Conclusie
[verweerder 1] .
[verweerder 2] .
Parket bij de Hoge Raad
In deze zaak gaat het om de vraag of de eiser, die gebruik wil maken van de [a-straat] te [plaats] voor zijn vaartuigen, recht heeft op het aanleggen van zijn boten aan de wal. De Hoge Raad oordeelt dat het Hof niet heeft geoordeeld dat de eiser een recht is ontzegd, maar dat het Hof in zijn uitspraak niet ingaat op de vraag of de eiser het recht heeft om de gracht te gebruiken.

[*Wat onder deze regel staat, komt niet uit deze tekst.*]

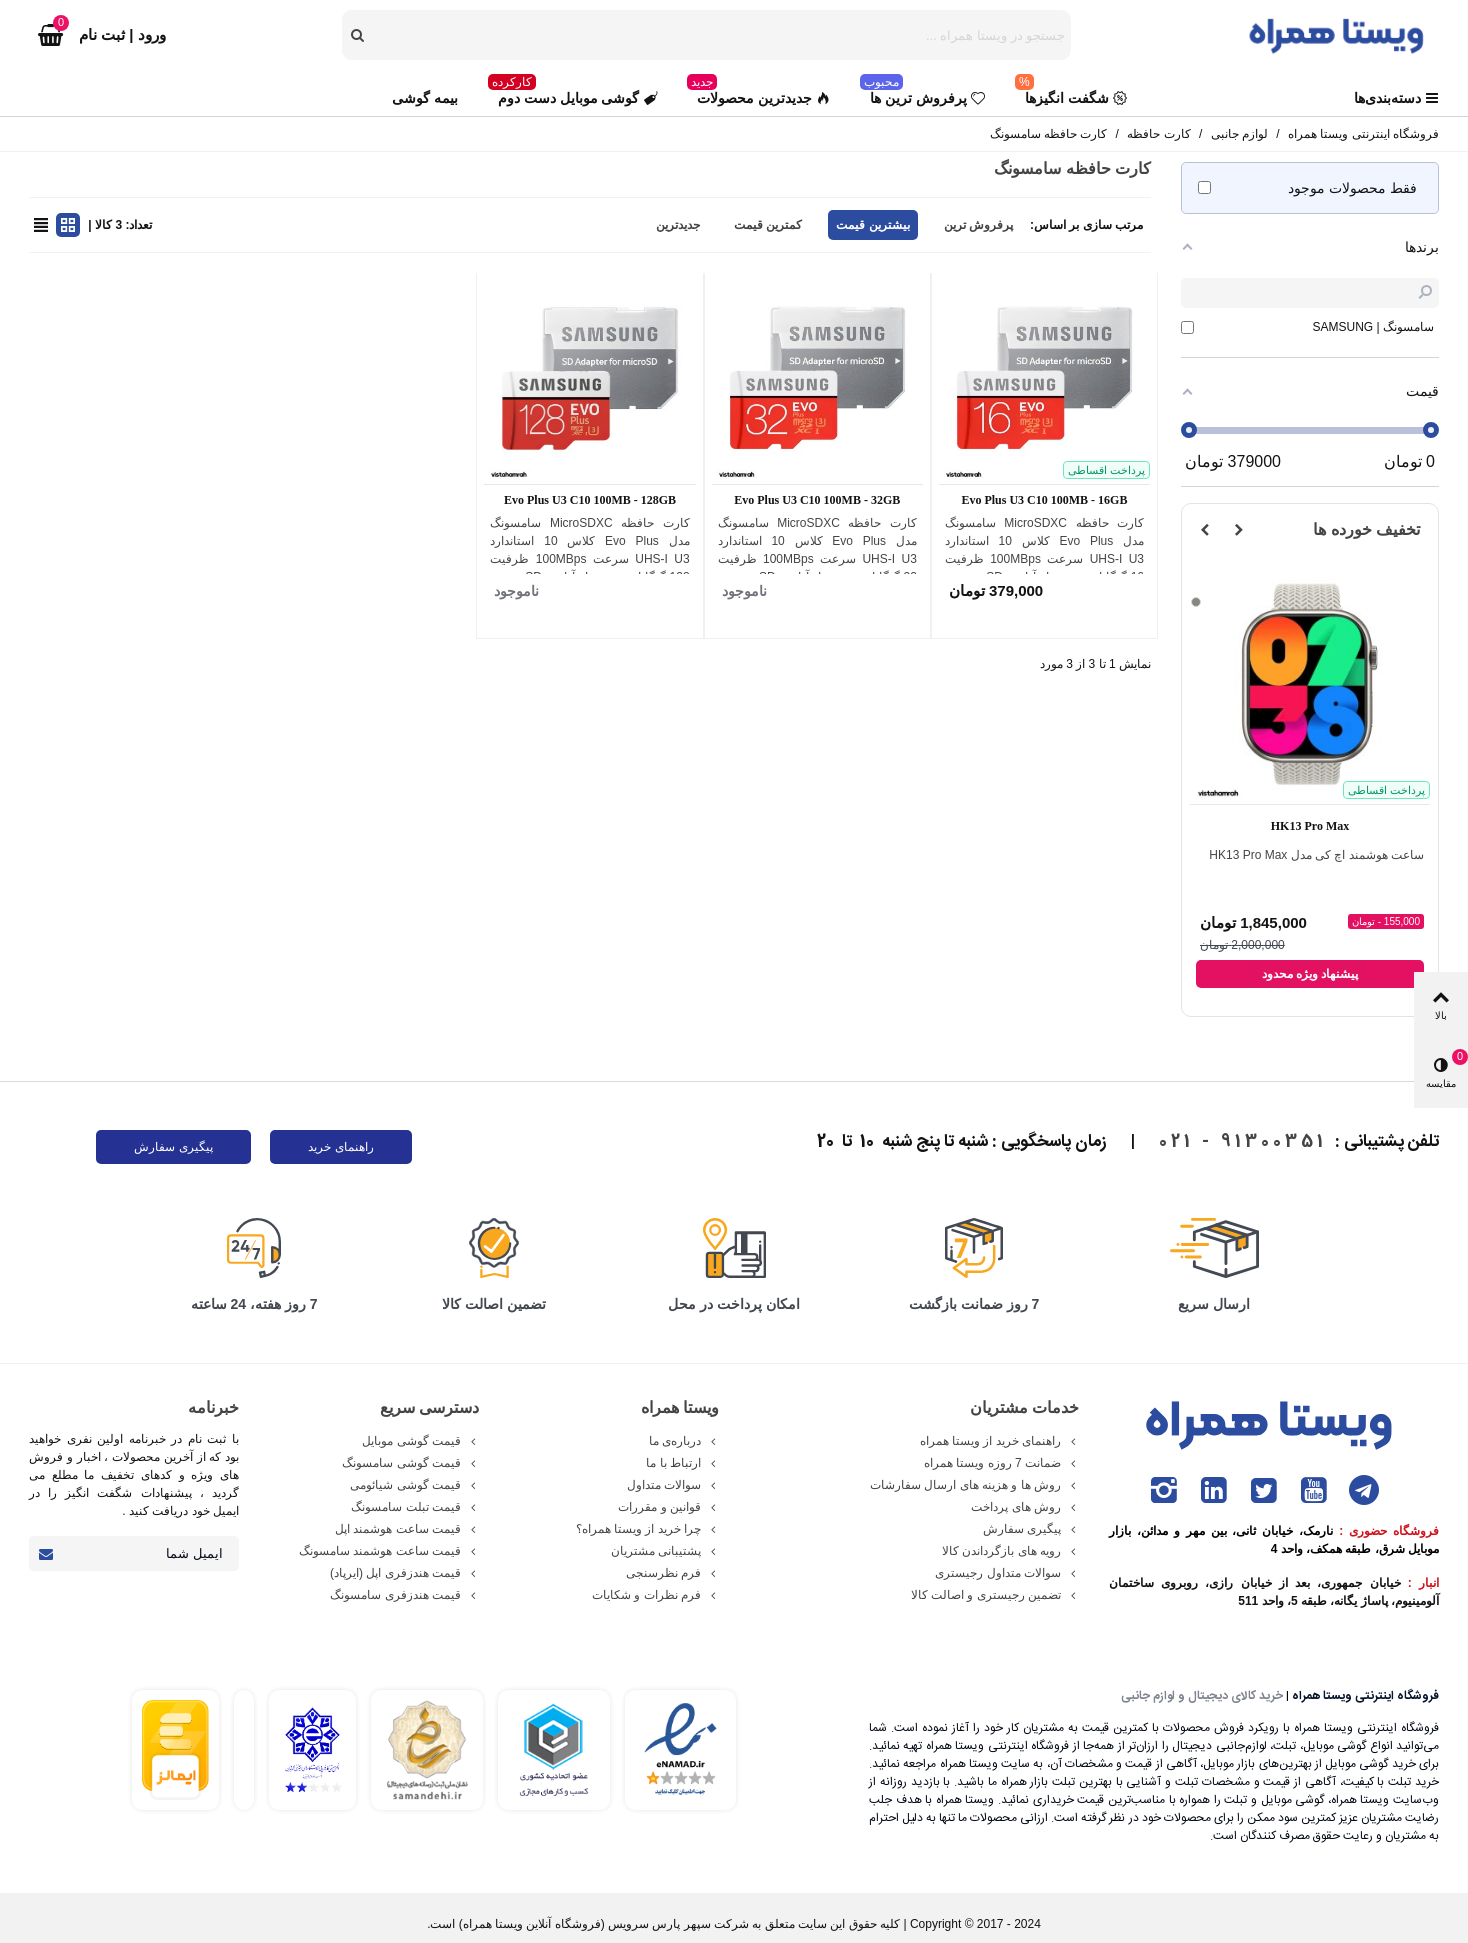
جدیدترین (678, 225)
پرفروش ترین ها (922, 93)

De eiser stelt dat het Hof het recht heeft geschonden door niet de juiste vormen in acht te nemen, maar de Hoge Raad concludeert dat de argumenten van de eiser geen feitelijke grondslag hebben in het arrest van het Hof. Het Hof heeft de inhoud van de bewijsmiddelen correct beoordeeld en de stelling dat alleen de gemeente beperkingen kan opleggen aan het gebruik van de gracht, wordt verworpen. De Hoge Raad concludeert dat het gebruik van de gracht door de eiser niet als gewoon gebruik kan worden aangemerkt, omdat het gebruik zich beperkt tot het gewone verkeer door de waterweg. De Hoge Raad verwerpt het cassatieberoep en veroordeelt de eiser in de kosten van de verweerders.